Мне хотелось кинуть ему в лицо пирог с потрохами и убежать к Кораллову, которого я любила, люблю его одного, до боли, до изнеможения… Жернов на шее моей, и с жерновом этим я, возможно, погибну, но только с ним…

И ведь верно, она вскоре опять сбежала к Кораллову.

АРХАИСТЫ И НОВАТОРЫ

Сенька Пахарев поступил в вуз осенью 1920 года. Седьмой год подряд шла война, сперва империалистическая — с немцами, потом гражданская — с отечественной буржуазией, с интервентами. Страна была измучена, но не покорена.
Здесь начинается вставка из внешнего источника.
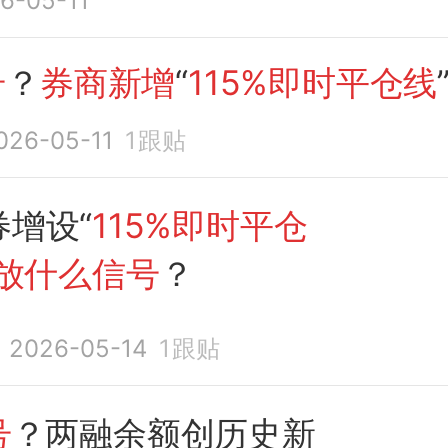
6-05-11
号
？
券商新增
“
115%即时平仓线
026-05-11
1
跟贴
增设“
115%即时平仓
放什么信号
？
2026-05-14
1
跟贴
号
？两融余额创历史新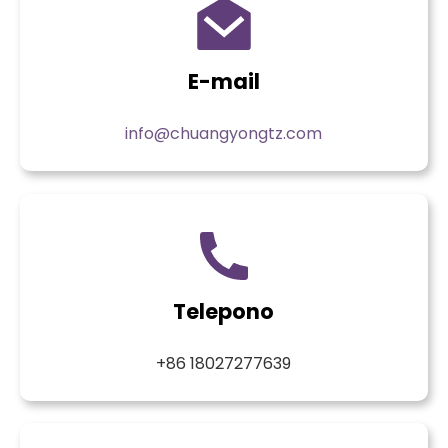
E-mail
info@chuangyongtz.com
Telepono
+86 18027277639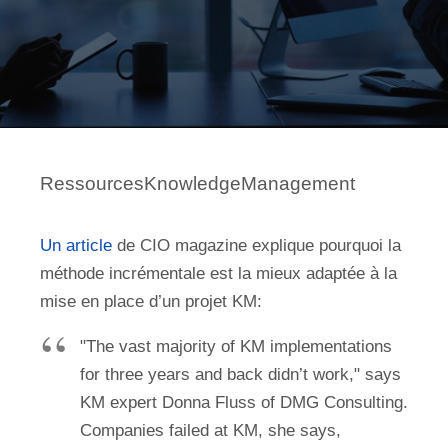
RessourcesKnowledgeManagement
Un article
de CIO magazine explique pourquoi la
méthode incrémentale est la mieux adaptée à la
mise en place d’un projet KM:
"The vast majority of KM implementations
for three years and back didn’t work," says
KM expert Donna Fluss of DMG Consulting.
Companies failed at KM, she says,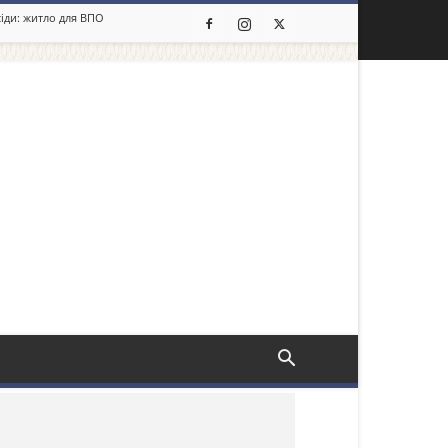
сіди: житло для ВПО
льше новин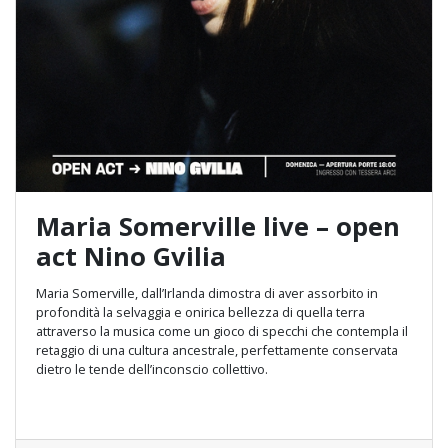
Maria Somerville live – open
act Nino Gvilia
Maria Somerville, dall’Irlanda dimostra di aver assorbito in
profondità la selvaggia e onirica bellezza di quella terra
attraverso la musica come un gioco di specchi che contempla il
retaggio di una cultura ancestrale, perfettamente conservata
dietro le tende dell’inconscio collettivo.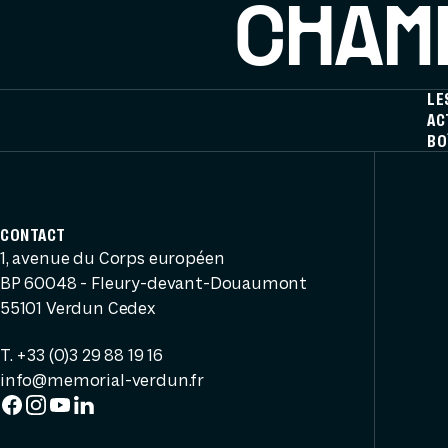
CHAMP
LE
AC
BO
CONTACT
1, avenue du Corps européen
BP 60048 - Fleury-devant-Douaumont
55101 Verdun Cedex
T. +33 (0)3 29 88 19 16
info@memorial-verdun.fr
Вузы заполнялись девушками, инвалидами, юнцами. Попавшие в институт получали отсрочку от военной службы, и среди студентов было немало здоровых молодцев. Поэтому студенческий состав этих лет был неповторимо пестр во всех отношениях и живописен. Тут можно было встретить и деревенского паренька в лаптях и посконной рубахе, и дворянских детей в форменных студенческих шинелях с гербовыми пуговицами царских времен, и купеческих сынков в лисьих шубах. Но большая часть тут приходилась на голодных детей разных мелких служащих из многих городков и весей Среднего Поволжья. Было несколько рабочих из Сормова с рабфаков. Существовали студенты кто как мог. Деревенским родные привозили еду из дому, зимой на салазках, летом на горбу. Городским было всего труднее: кто проедался в пух, садился на один паек. Трудно даже представить себе теперь, что при такой ситуации можно было думать про науку. Однако духовная жизнь била через край.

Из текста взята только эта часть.